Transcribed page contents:
=== Begin Enclosure ===

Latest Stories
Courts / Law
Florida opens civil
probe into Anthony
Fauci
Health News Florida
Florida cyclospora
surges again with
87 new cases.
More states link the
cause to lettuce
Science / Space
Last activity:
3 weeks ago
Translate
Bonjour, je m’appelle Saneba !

=== End Enclosure ===
=== Begin Enclosure ===

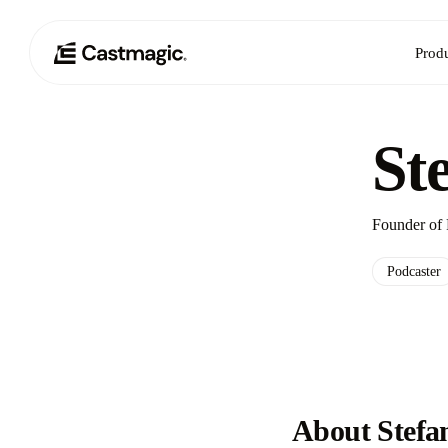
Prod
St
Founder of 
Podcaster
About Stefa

=== End Enclosure ===

Your task:
Given the records above, restate word for word only the lines starting at the one with "3 weeks ago" and ending at the one with "Bonjour, je m’appelle Saneba !".

Task output:
3 weeks ago
Translate
Bonjour, je m’appelle Saneba !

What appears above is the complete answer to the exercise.